(INFORMATION Opens)

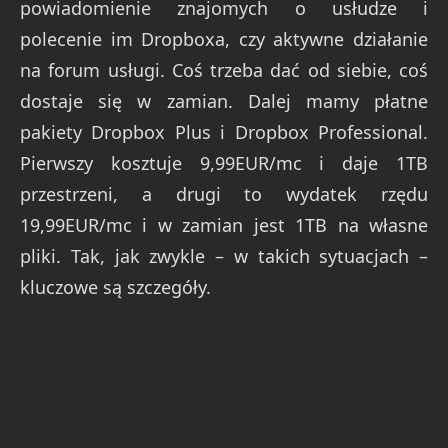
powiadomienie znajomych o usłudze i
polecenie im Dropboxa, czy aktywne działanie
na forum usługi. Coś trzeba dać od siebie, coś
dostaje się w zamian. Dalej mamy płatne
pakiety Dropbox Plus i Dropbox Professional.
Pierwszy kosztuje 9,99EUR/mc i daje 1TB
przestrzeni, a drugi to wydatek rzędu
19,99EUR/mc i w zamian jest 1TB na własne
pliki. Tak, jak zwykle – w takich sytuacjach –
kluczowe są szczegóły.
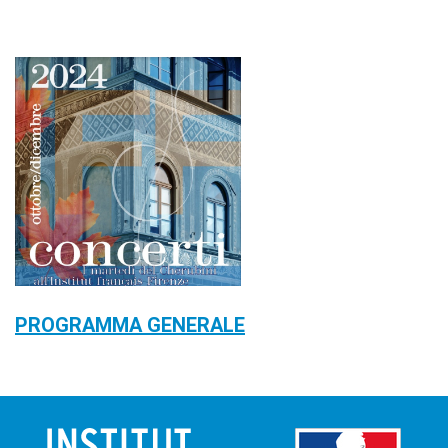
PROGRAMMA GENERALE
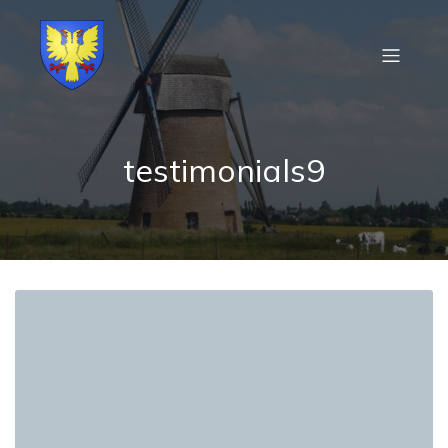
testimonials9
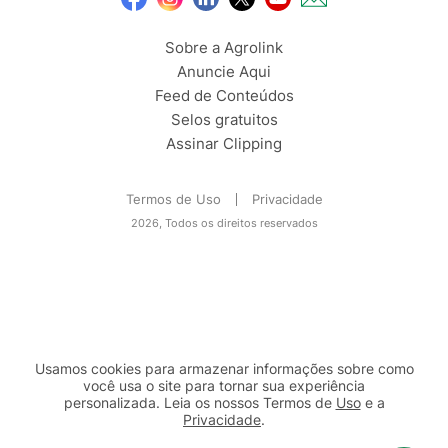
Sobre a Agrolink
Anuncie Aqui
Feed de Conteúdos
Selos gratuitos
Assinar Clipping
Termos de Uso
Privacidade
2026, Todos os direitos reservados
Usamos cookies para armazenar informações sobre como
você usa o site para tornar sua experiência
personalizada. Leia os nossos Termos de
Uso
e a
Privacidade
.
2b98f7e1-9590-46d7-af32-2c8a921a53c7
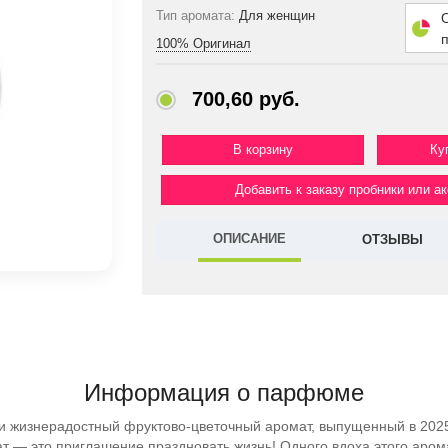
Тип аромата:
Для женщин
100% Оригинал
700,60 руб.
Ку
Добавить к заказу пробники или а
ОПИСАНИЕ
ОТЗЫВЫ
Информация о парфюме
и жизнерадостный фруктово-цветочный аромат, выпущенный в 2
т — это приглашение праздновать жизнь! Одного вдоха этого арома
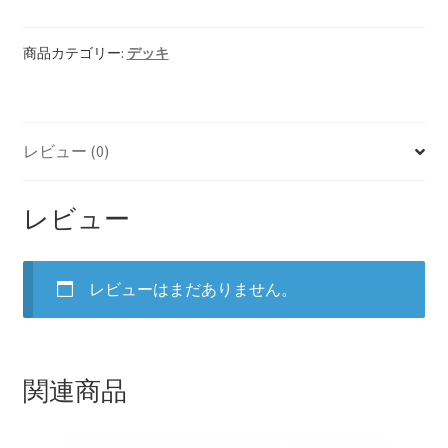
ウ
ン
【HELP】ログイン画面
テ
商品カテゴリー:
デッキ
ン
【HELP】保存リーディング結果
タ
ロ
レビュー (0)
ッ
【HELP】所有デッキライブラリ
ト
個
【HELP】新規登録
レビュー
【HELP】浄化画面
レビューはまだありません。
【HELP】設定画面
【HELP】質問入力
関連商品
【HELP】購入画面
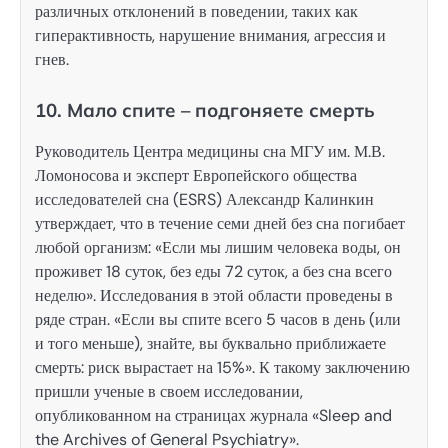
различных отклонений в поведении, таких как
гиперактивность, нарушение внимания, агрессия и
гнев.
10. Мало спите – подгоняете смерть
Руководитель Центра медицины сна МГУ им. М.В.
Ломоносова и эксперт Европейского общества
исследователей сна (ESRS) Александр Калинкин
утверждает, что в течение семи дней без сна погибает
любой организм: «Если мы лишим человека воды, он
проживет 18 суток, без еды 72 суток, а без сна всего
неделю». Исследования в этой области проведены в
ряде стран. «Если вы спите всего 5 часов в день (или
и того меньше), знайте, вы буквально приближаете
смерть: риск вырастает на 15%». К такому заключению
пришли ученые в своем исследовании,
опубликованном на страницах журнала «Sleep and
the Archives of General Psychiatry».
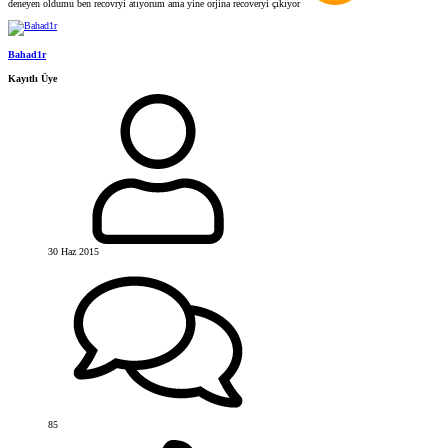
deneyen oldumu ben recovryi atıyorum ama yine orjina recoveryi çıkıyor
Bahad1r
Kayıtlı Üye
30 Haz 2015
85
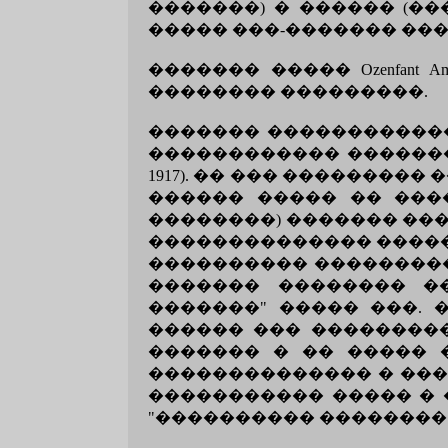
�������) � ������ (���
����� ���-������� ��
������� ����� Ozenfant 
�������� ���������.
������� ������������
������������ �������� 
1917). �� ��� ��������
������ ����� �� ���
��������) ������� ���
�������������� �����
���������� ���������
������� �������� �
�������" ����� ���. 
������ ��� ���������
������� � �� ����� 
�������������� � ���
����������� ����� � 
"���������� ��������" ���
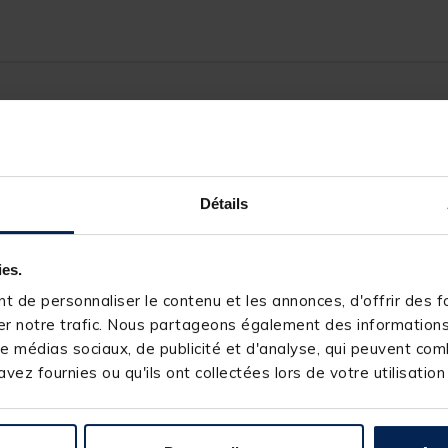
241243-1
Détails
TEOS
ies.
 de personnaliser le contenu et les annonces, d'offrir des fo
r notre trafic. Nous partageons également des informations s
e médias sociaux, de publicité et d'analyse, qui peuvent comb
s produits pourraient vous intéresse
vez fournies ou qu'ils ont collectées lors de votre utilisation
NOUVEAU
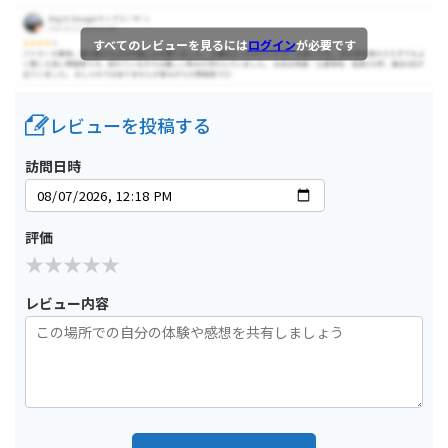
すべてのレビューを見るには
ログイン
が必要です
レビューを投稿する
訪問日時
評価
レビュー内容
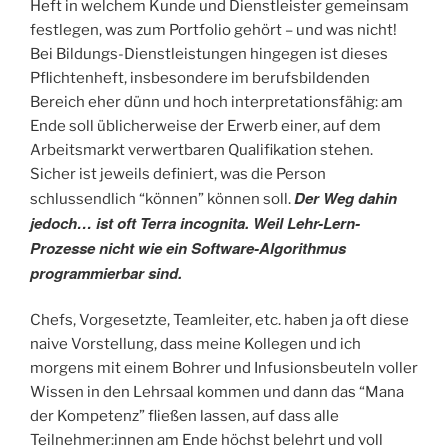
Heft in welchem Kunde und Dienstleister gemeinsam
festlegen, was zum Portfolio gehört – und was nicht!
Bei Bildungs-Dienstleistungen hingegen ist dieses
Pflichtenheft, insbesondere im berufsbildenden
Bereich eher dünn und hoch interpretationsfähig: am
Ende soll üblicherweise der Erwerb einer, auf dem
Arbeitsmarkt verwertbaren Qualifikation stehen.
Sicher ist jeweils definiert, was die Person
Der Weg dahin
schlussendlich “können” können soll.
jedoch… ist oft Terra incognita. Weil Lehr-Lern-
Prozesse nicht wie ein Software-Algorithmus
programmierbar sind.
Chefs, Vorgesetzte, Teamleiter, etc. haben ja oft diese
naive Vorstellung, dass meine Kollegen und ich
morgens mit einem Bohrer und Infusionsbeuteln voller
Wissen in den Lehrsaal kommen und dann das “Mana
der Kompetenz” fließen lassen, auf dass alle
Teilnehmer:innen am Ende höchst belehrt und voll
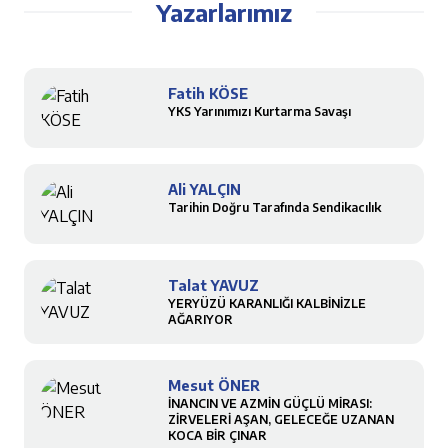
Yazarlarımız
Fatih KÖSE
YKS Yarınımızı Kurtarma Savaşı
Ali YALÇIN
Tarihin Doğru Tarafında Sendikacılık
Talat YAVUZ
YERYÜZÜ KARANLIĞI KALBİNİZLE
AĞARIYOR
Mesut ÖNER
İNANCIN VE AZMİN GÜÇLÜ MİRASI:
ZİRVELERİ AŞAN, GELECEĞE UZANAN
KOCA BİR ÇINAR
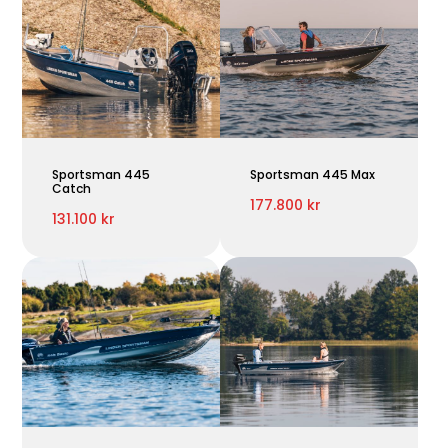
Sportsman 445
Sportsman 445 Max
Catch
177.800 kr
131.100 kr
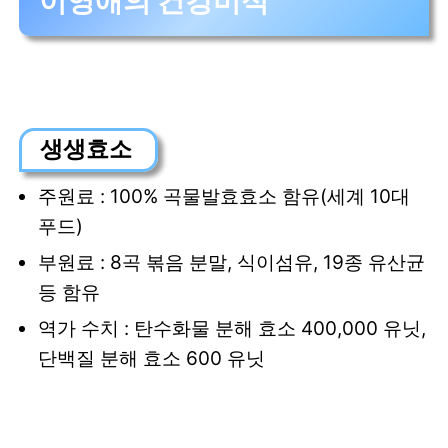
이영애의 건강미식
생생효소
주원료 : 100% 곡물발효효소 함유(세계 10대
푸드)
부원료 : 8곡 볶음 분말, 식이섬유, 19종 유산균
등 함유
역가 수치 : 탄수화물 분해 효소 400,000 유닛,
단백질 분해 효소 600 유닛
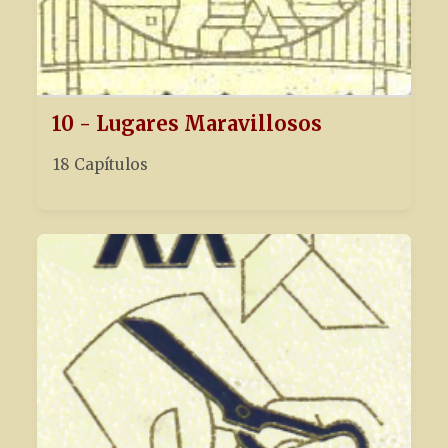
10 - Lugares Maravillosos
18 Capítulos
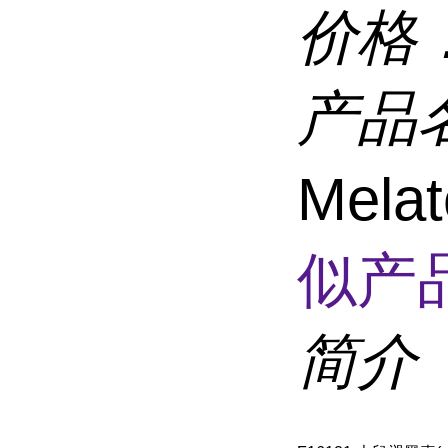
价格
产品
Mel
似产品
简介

(INFORMATION Closes)

- [DIRECTIONS FOR THIS TASK]: Return each line of the material in which the string "zamian" can be found.

- [TASK RESULT]:
dostaje się w zamian. Dalej mamy płatne
19,99EUR/mc i w zamian jest 1TB na własne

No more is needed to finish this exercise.